You might expect this in the home counties, or Oxfordshire, perhaps, or even coastal Norfolk or Hampshire at the weekend, but Wales, just up the road from Brecon? Well, why not? We'll have none of those blinkered metropolitan prejudices in this column. There's been a growth market in rated eating places in the principality, yet it's still a bit like coming across an unmarked oasis, complete with the odours of fine cooking, in the middle of some particularly sere desert.
And the cooking smells were very enticing indeed. I went for conger eel with new potatoes, pickled onion and parsley mayonnaise, and then roasted wild pigeon, buttered spinach, honey-braised parsnips, creamed lentils with pancetta and trompettes mushrooms.
Neither conger eel nor wild pigeon gets much of an outing these days, and we are the poorer for it. Conger eel has a muscular richness and density that makes it superior to most monkfish. Unless it is completely raw, wild pigeon will always be on the resilient side, particularly when roasted, but you more than get your money's worth in terms of flavour, and that toughness is easily overcome by demanding a very sharp (ie, steak) knife. These alone suggested that the chef was thinking hard about using indigenous ingredients, even if he was using them in ways not dreamed of in the manual of the high priestess of Welsh cooking, Lady Llanover's Good Cookery.
Earthy though the ingredients might have been, their treatment and presentation were anything but. The conger came in three dainty fillets, speckled brown with the butter in which it had been roasted, placed at the centre of single slices of waxy new potato, laid out like petals around the plate, each adorned with a splodge of mayonnaise. The mayo was an ingenious touch, each downy blob carrying a refreshing dash of acidity to cut the richness of the fish. It was all well-considered, well-executed cooking.

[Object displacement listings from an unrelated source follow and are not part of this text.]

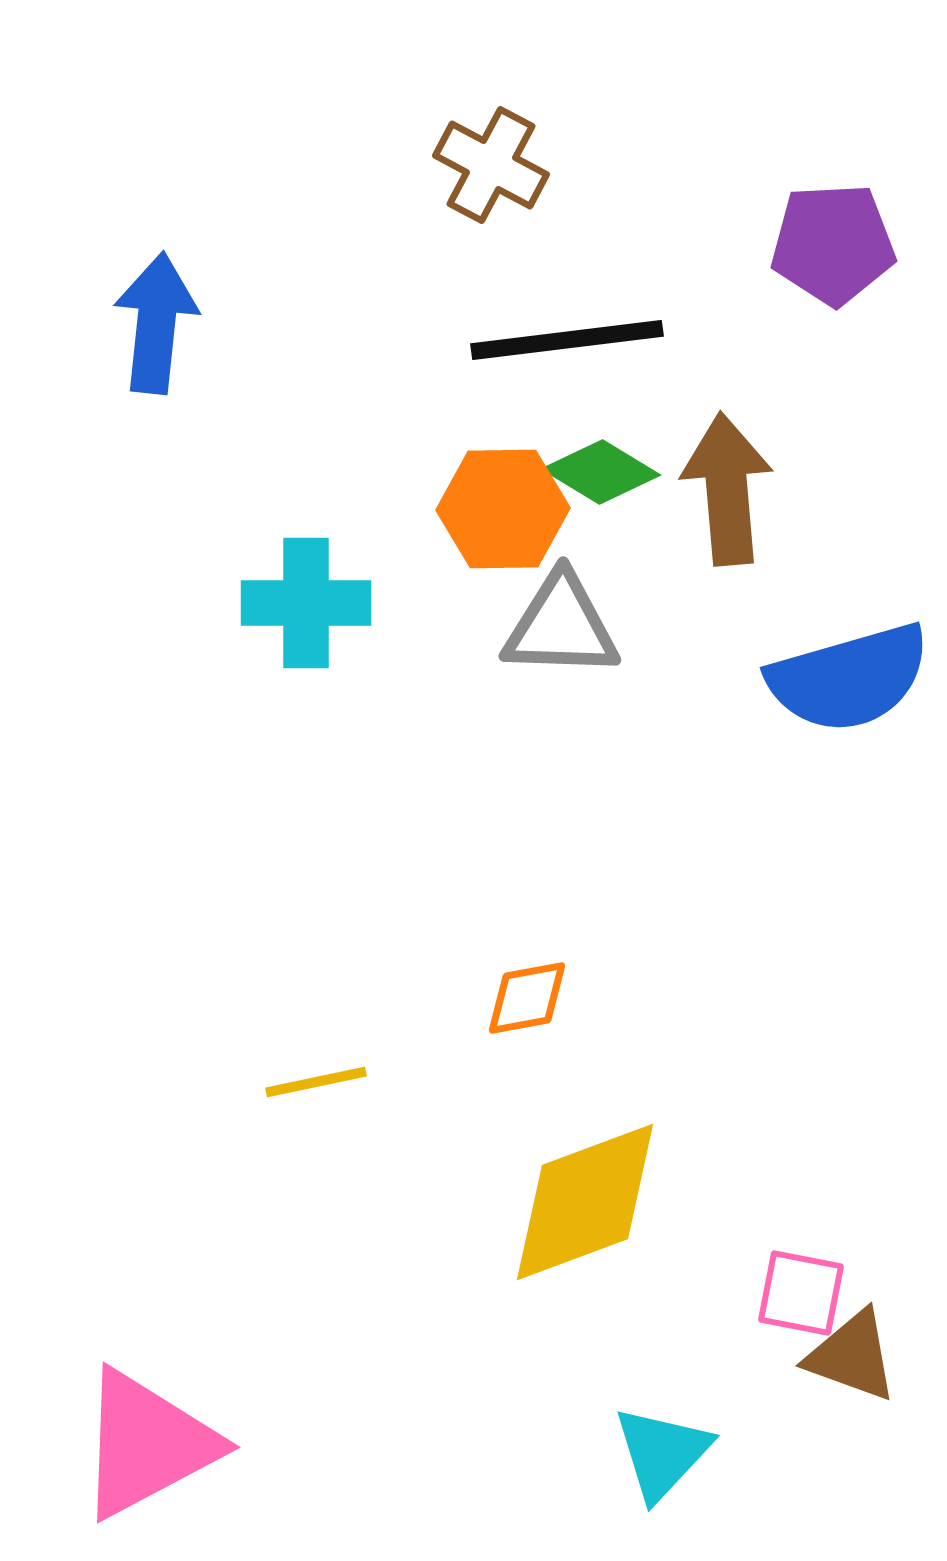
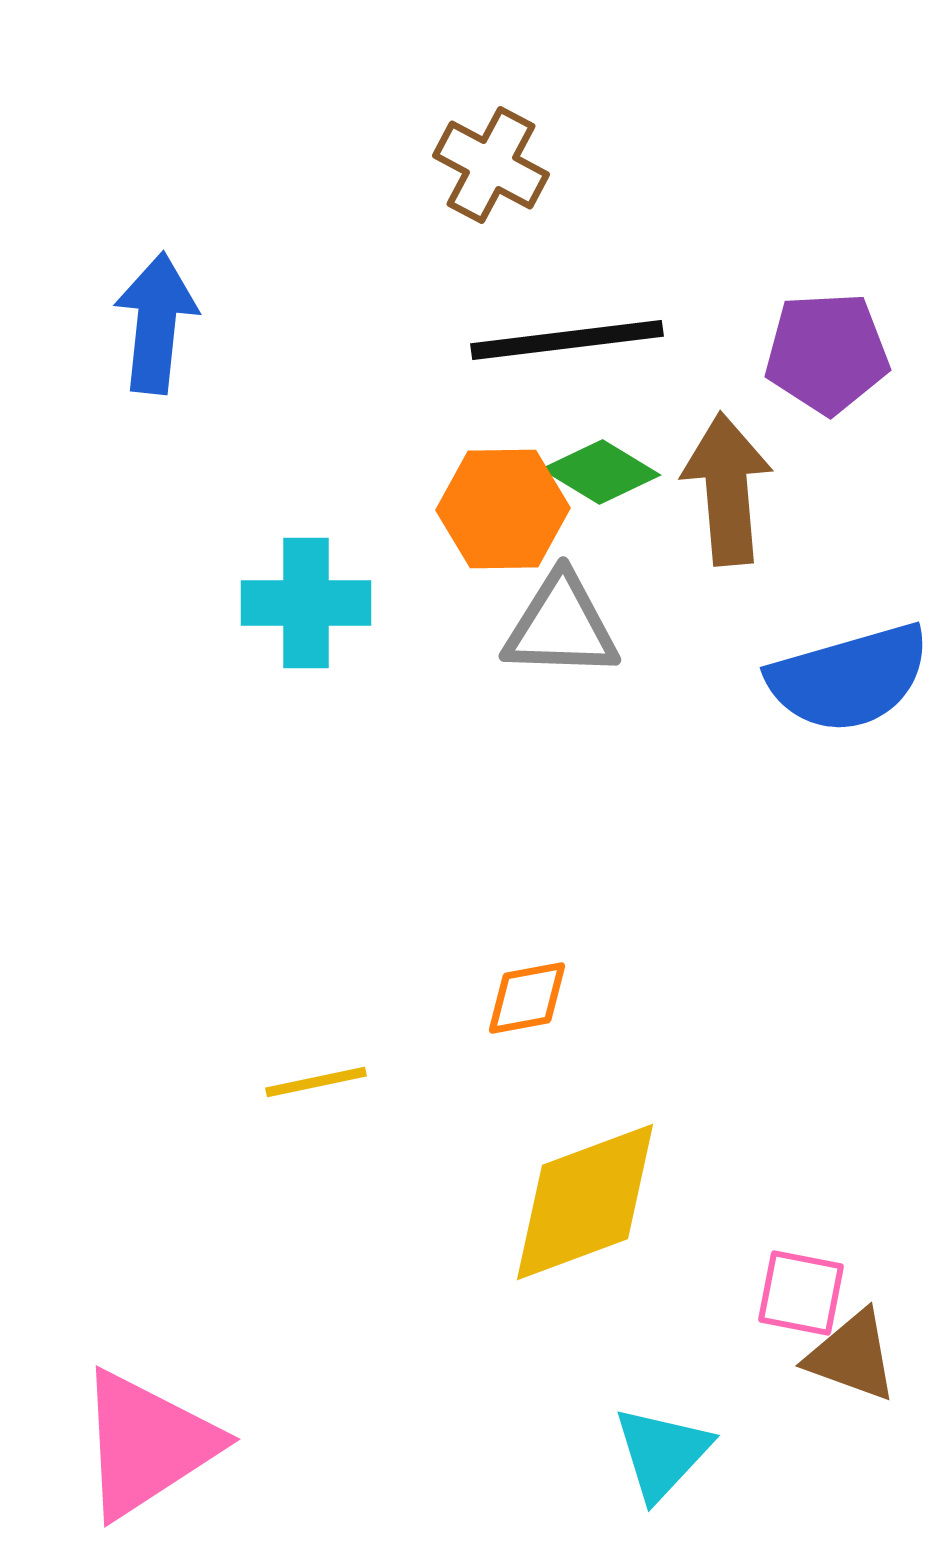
purple pentagon: moved 6 px left, 109 px down
pink triangle: rotated 5 degrees counterclockwise
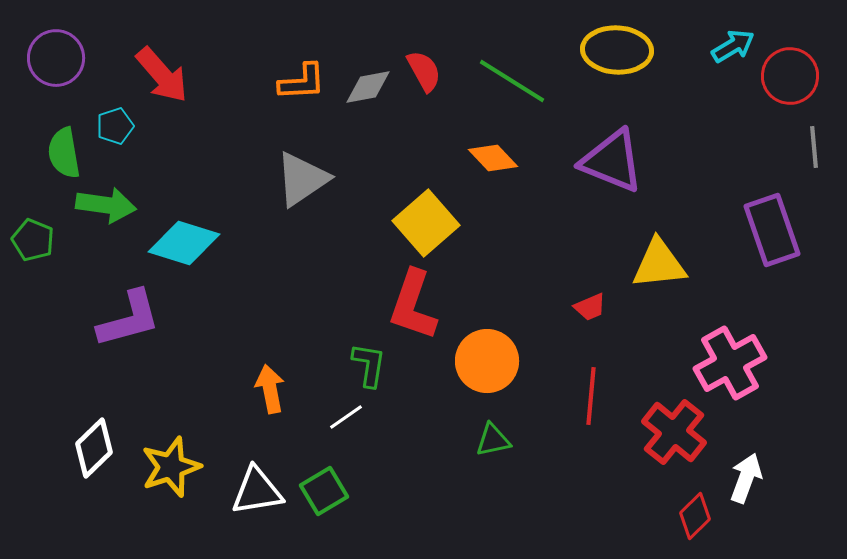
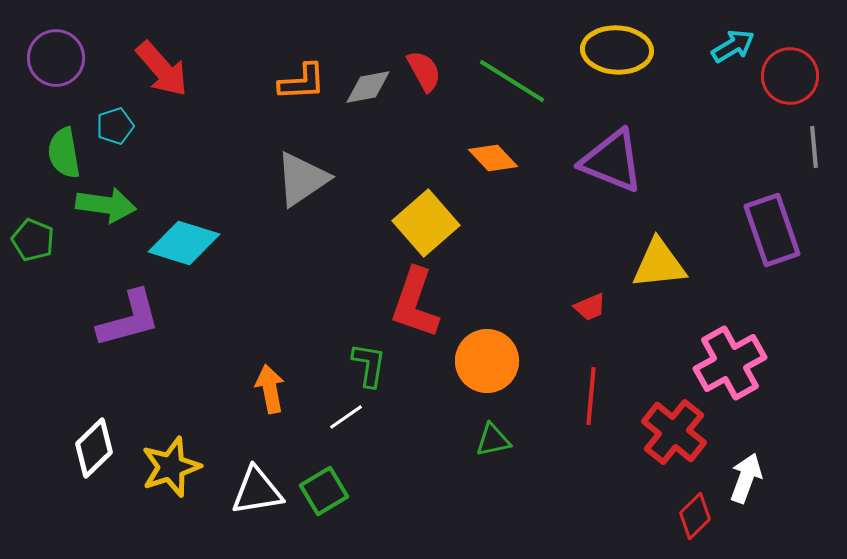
red arrow: moved 6 px up
red L-shape: moved 2 px right, 2 px up
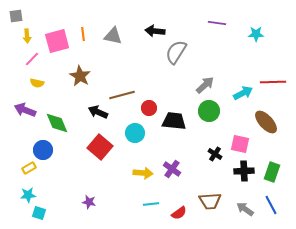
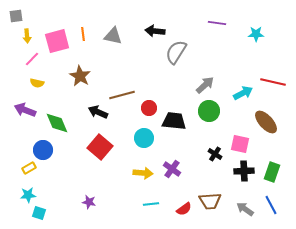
red line at (273, 82): rotated 15 degrees clockwise
cyan circle at (135, 133): moved 9 px right, 5 px down
red semicircle at (179, 213): moved 5 px right, 4 px up
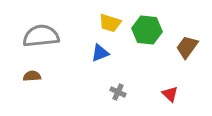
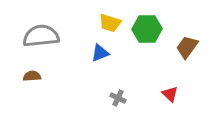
green hexagon: moved 1 px up; rotated 8 degrees counterclockwise
gray cross: moved 6 px down
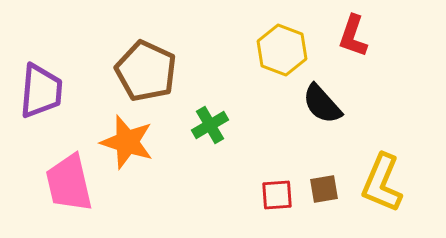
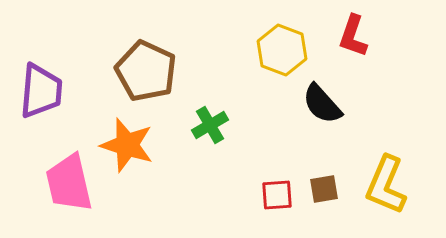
orange star: moved 3 px down
yellow L-shape: moved 4 px right, 2 px down
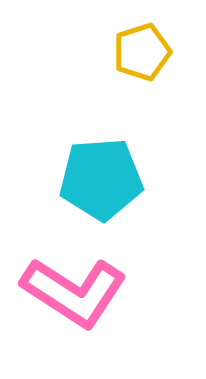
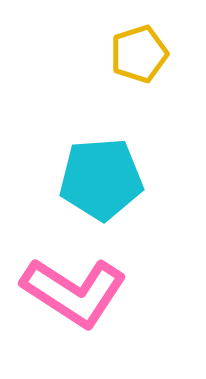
yellow pentagon: moved 3 px left, 2 px down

Ditto the pigeon. Yes, it had that chewiness to which we are not used these days, when much of our food has a kind of semi-predigested softness, but it also had flavour - big, bouncing and husky - that went fabulously with the soothing richness of the properly creamy lentils, sharpened, unless I am much mistaken, with a healthy dollop of mustard. Again, the presentation was stylish: the pigeon, largely dismembered, was centred on the lentils, which were given shape by a ring of spinach and slivers of parsnips lying in a judiciously made clear stock sauce flecked with the mushrooms. Handsome, or what? As I said, these dishes were rather far removed from the unassuming manners of most gastropub food. Each dish was a statement of energy and ambition in the kitchen.
There was a slight falling of invention when it came to puddings. Anyway, I wanted cheese to help me round off the bottle of ChËteau Arnauld 1997, which I had been well advised to order - it was full, rich, with all sorts of layers of flavour for the tastebuds to sink through, and it made a very good senior partner to the five Welsh cheeses that came neatly ranged on a wooden board. Irritatingly, I forgot to make a note of their names, but they all had character, and were served in very good nick. I still couldn't finish the wine, so I passed the remains of my bottle to the couple at the next table, who were also tackling the cheese. They seemed very pleased.
The wine cost £27.50, and was worth every penny. Add to that a half of Tomos Watkin OSB, which might have been made to go with the eel, some water, and three courses for £25, and the bill was £56.40. OK, so that's not a cheap and cheerful price, but then neither is the cooking. It's serious and skilled enough to more than justify the expense. The panache of the place is a bonus.
· Open Tues-Sun, lunch, 12.30-2.30pm; dinner, 7-9.30pm. Menus: Lunch, £8.95 for one course, £14.45 for two; dinner, £19.50 for two courses, £25 for three. Wheelchair access & WC.